Money, money, money...but what about curiosity?
11 Jan 2018 by Evoluted New Media
The Life Science Sector Deal is good news for UK science... but does money really make the world go around?
Money, so goes the cliche, makes the world go round. So it should be with great fanfare that we greet the Life Science Sector Deal, initial arrangements of which were struck at the tail end of last year.
The deal brings together the government with universities, charities and more than 25 businesses – large and small – to make a joint commitment to invest in all parts of the United Kingdom all in the name of building and sustaining a knowledge economy.

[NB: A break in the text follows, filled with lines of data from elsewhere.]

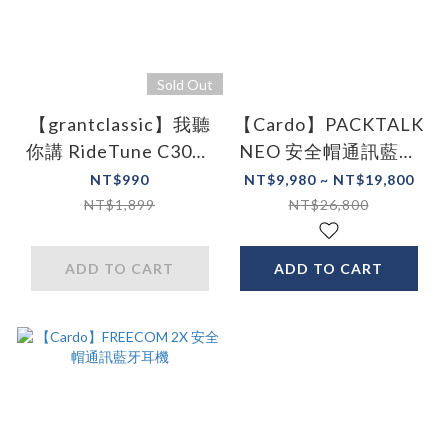
Sold Out
【grantclassic】我聽
【Cardo】PACKTALK
你講 RideTune C300 -
NEO 安全帽通訊藍牙
安全帽藍牙耳機
耳機
NT$990
NT$9,980 ~ NT$19,800
NT$1,899
NT$26,800
ADD TO CART
ADD TO CART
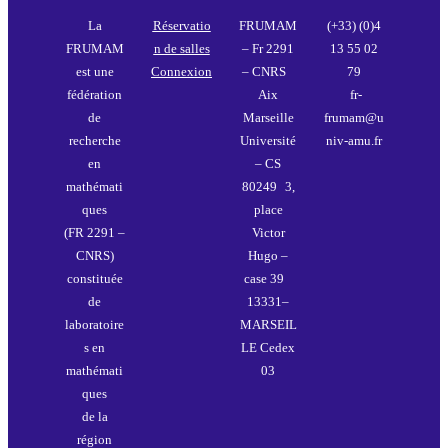
La
Réservatio
FRUMAM
(+33) (0)4
FRUMAM
n de salles
– Fr 2291
13 55 02
est une
Connexion
– CNRS
79
fédération
Aix
fr-
de
Marseille
frumam@u
recherche
Université
niv-amu.fr
en
– CS
mathémati
80249 3,
ques
place
(FR 2291 –
Victor
CNRS)
Hugo –
constituée
case 39
de
13331–
laboratoire
MARSEIL
s en
LE Cedex
mathémati
03
ques
de la
région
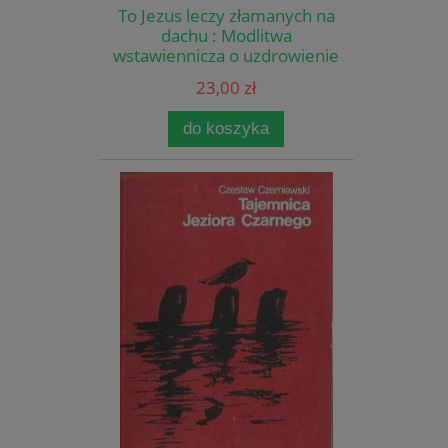
To Jezus leczy złamanych na
dachu : Modlitwa
wstawiennicza o uzdrowienie
/ Ks. Jan Reczek
23,00 zł
do koszyka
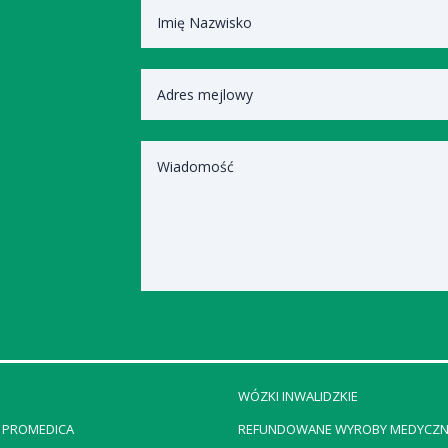
)
WÓZKI INWALIDZKIE
 PROMEDICA
REFUNDOWANE WYROBY MEDYCZN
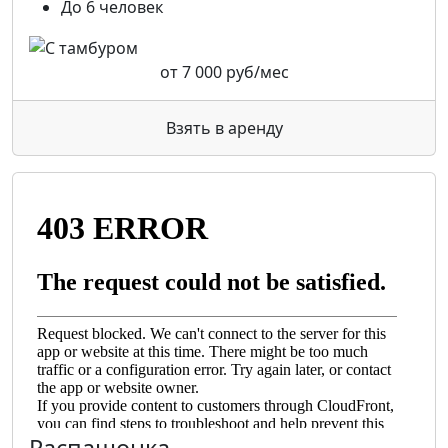
До 6 человек
от
7 000
руб/мес
Взять в аренду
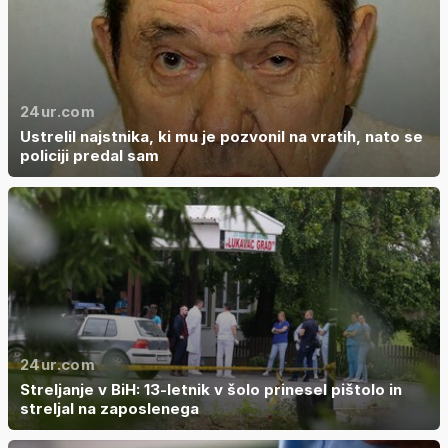
24ur.com
Ustrelil najstnika, ki mu je pozvonil na vratih, nato se
policiji predal sam
24ur.com
Streljanje v BiH: 13-letnik v šolo prinesel pištolo in
streljal na zaposlenega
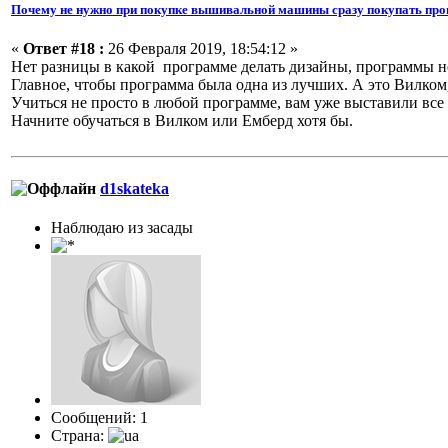
Почему не нужно при покупке вышивальной машины сразу покупать про
«
Ответ #18 :
26 Февраля 2019, 18:54:12 »
Нет разницы в какой программе делать дизайны, программы н
Главное, чтобы программа была одна из лучших. А это Вилком,
Учиться не просто в любой программе, вам уже выставили все 
Начните обучаться в Вилком или Емберд хотя бы.
d1skateka
Наблюдаю из засады
Сообщений: 1
Страна:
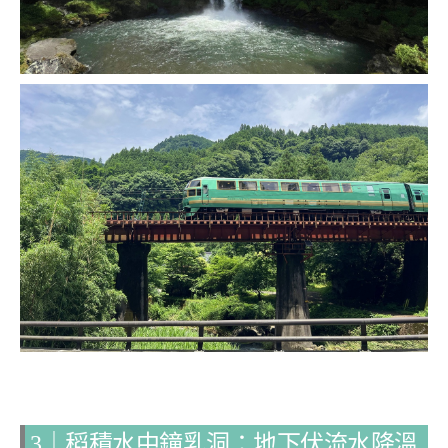
3｜稻積水中鐘乳洞：地下伏流水降溫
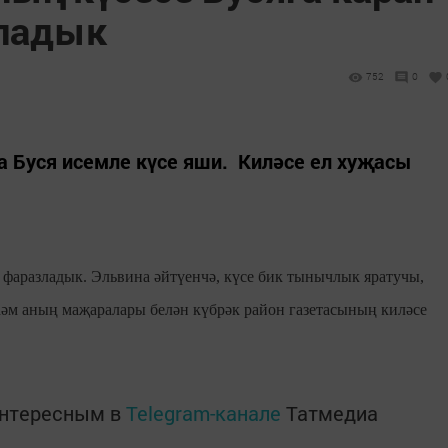
зладык
752
0
 Буся исемле күсе яши. Киләсе ел хуҗасы
 фаразладык. Эльвина әйтүенчә, күсе бик тынычлык яратучы,
 һәм аның маҗаралары белән күбрәк район газетасының киләсе
интересным в
Telegram-канале
Татмедиа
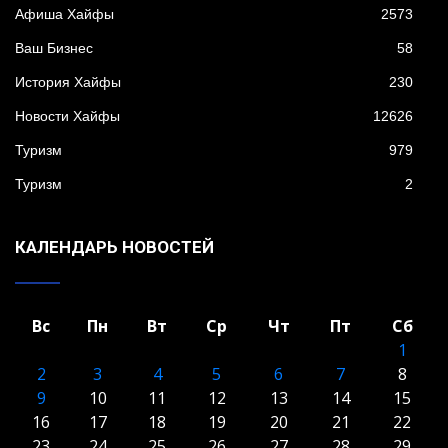
Афиша Хайфы
2573
Ваш Бизнес
58
История Хайфы
230
Новости Хайфы
12626
Туризм
979
Туризм
2
КАЛЕНДАРЬ НОВОСТЕЙ
Вс
Пн
Вт
Ср
Чт
Пт
Сб
1
2
3
4
5
6
7
8
9
10
11
12
13
14
15
16
17
18
19
20
21
22
23
24
25
26
27
28
29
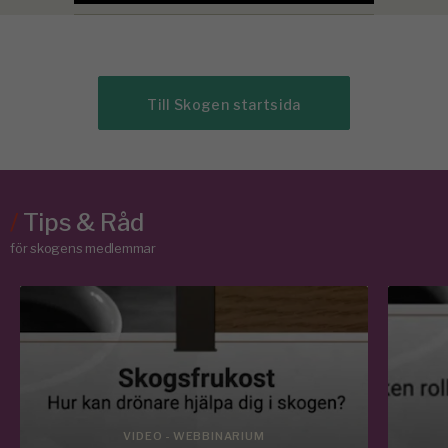
Till Skogen startsida
/
Tips & Råd
för skogens medlemmar
VIDEO - WEBBINARIUM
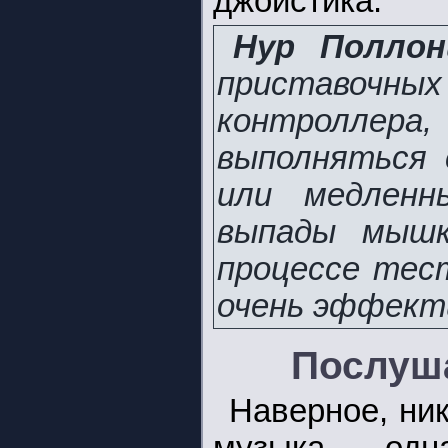
джойстика.
Нур Поллон
приставочны
контроллер
выполняться 
или медленн
выпады мышк
процессе тес
очень эффект
Послуша
Наверное, ник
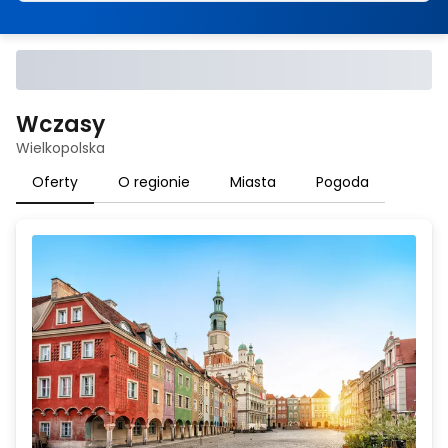
Wczasy
Wielkopolska
Oferty
O regionie
Miasta
Pogoda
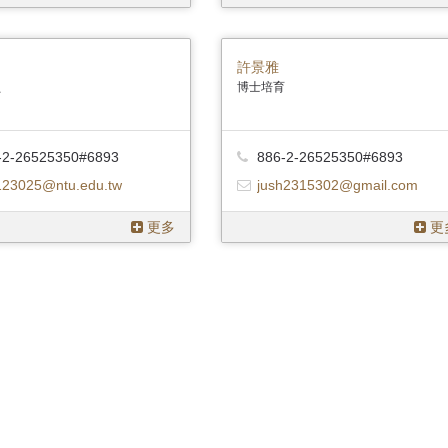
許景雅
員
博士培育
-2-26525350#6893
886-2-26525350#6893
123025@ntu.edu.tw
jush2315302@gmail.com
更多
更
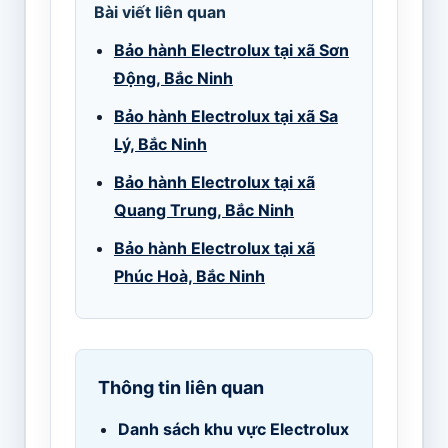
Bài viết liên quan
Bảo hành Electrolux tại xã Sơn
Động, Bắc Ninh
Bảo hành Electrolux tại xã Sa
Lý, Bắc Ninh
Bảo hành Electrolux tại xã
Quang Trung, Bắc Ninh
Bảo hành Electrolux tại xã
Phúc Hoà, Bắc Ninh
Thông tin liên quan
Danh sách khu vực Electrolux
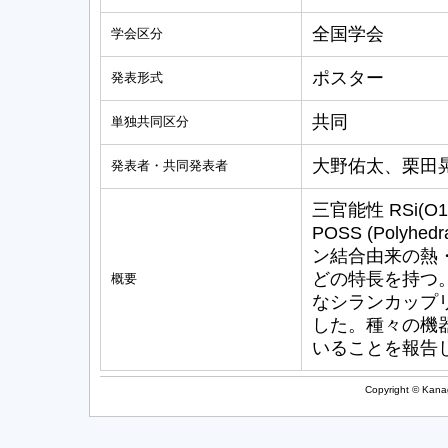
全国学会
学会区分
ポスター
発表形式
共同
単独共同区分
大野佑太、栗田
発表者・共同発表者
三官能性 RSi(
POSS (Polyhed
ン結合由来の熱
どの特長を持つ
概要
なシランカップ
した。種々の機器
いることを報告
Copyright © Kanag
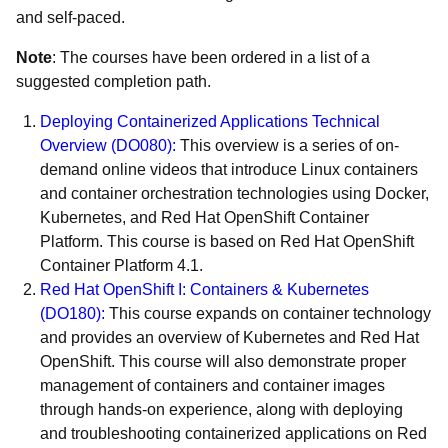
and self-paced.
Note
: The courses have been ordered in a list of a
suggested completion path.
Deploying Containerized Applications Technical
Overview
(
DO080
):
This overview is a series of on-
demand online videos that introduce Linux containers
and container orchestration technologies using Docker,
Kubernetes, and Red Hat OpenShift Container
Platform. This course is based on Red Hat OpenShift
Container Platform 4.1.
Red Hat OpenShift I: Containers & Kubernetes
(
DO180
):
This course expands on container technology
and provides an overview of Kubernetes and Red Hat
OpenShift. This course will also demonstrate proper
management of containers and container images
through hands-on experience, along with deploying
and troubleshooting containerized applications on Red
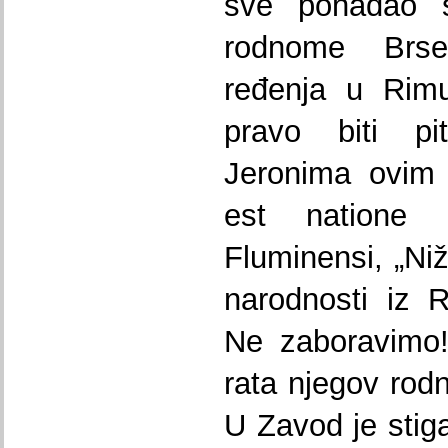
sve pohađao 
rodnome Brs
ređenja u Rimu
pravo biti p
Jeronima ovim r
est natione 
Fluminensi, „Niž
narodnosti iz R
Ne zaboravimo!
rata njegov rodni
U Zavod je stig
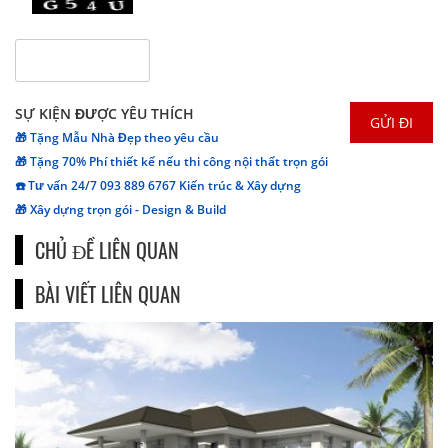
SỰ KIỆN ĐƯỢC YÊU THÍCH
🎁 Tặng Mẫu Nhà Đẹp theo yêu cầu
🎁 Tặng 70% Phí thiết kế nếu thi công nội thất trọn gói
☎️ Tư vấn 24/7 093 889 6767 Kiến trúc & Xây dựng
🎁 Xây dựng trọn gói - Design & Build
CHỦ ĐỀ LIÊN QUAN
BÀI VIẾT LIÊN QUAN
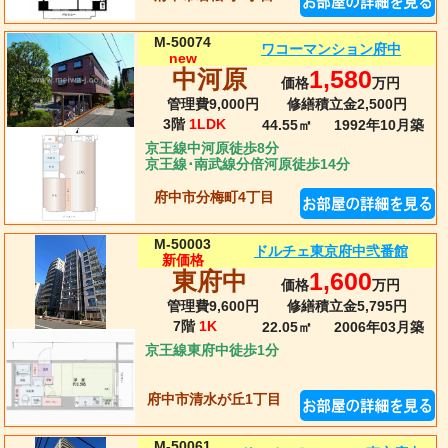
M-50074
ワコーマンション府中
new
中河原
1,580
価格
万円
管理費9,000円
修繕積立金2,500円
3階
1LDK
44.55㎡
1992年10月
築
京王線中河原徒歩8分
京王線･南武線分倍河原徒歩14分
府中市分梅町4丁目
M-50003
ドルチェ東京府中弐番館
新価格
東府中
1,600
価格
万円
管理費9,600円
修繕積立金5,795円
7階
1K
22.05㎡
2006年03月
築
京王線東府中徒歩1分
府中市清水が丘1丁目
M-50061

It’s good news. Really, it is. One shouldn't look a gift horse in the mouth. And, at a time of Brexit uncertainty this could certainly be considered a gift. So why am I left feeling a touch empty?
I get the sense politicians think if they pour money into the ‘science machine’ it will, eventually, pay out.I think it is the direct collision of the pragmatic and the idealistic. Government say they want a knowledge economy, but what they really mean is they want a very advanced and technical resource economy. They still want business to make and sell ‘units’ – be they products or services – just as once we dug the ground and sold the coal. It’s just now they acknowledge that development of the ‘units’ will more than likely involve some exceptionally brilliant science and technology.
I get the sense politicians think if they pour money into the ‘science machine’ it will, eventually, pay out. The thing is, science is not simply an industrial activity. Yes, it can be – indeed it is incredibly successful at being so. And yes, much of the hype surrounding the ability of science and technology to rescue the economy is justified, but to marry scientific endeavour quite so formally to profit is rather desperate short-termism in my view.
In a recent interview on the excellent Sam Harris podcast, Professor Jennifer Doudna – credited with the invention of the Crispr gene editing system – made the case that it is so very often curiosity driven research that yields the most useful technological breakthroughs. Crispr is a perfect example; when it was discovered, Professor Doudna and her colleagues were not thinking about a monetiseable gene-editing tool. They were just interested in the immune system of bacteria.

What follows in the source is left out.